**TASK OBJECTIVE**
Where the listing below has a line with "kệ để hồ sơ HS28", write out exactly that line and every line after it, stopping after the line with "octubre 2022".

**DATA FOR THE TASK**
--

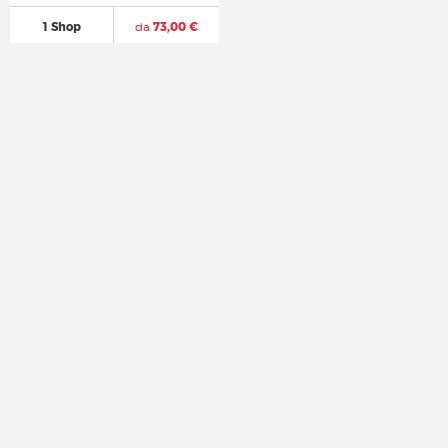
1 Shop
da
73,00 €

--

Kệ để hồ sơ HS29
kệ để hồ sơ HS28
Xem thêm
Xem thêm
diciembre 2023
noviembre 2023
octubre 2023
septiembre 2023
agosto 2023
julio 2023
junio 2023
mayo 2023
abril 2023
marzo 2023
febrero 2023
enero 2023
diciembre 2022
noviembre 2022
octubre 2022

--

**EXERCISE SOLUTION**
kệ để hồ sơ HS28
Xem thêm
Xem thêm
diciembre 2023
noviembre 2023
octubre 2023
septiembre 2023
agosto 2023
julio 2023
junio 2023
mayo 2023
abril 2023
marzo 2023
febrero 2023
enero 2023
diciembre 2022
noviembre 2022
octubre 2022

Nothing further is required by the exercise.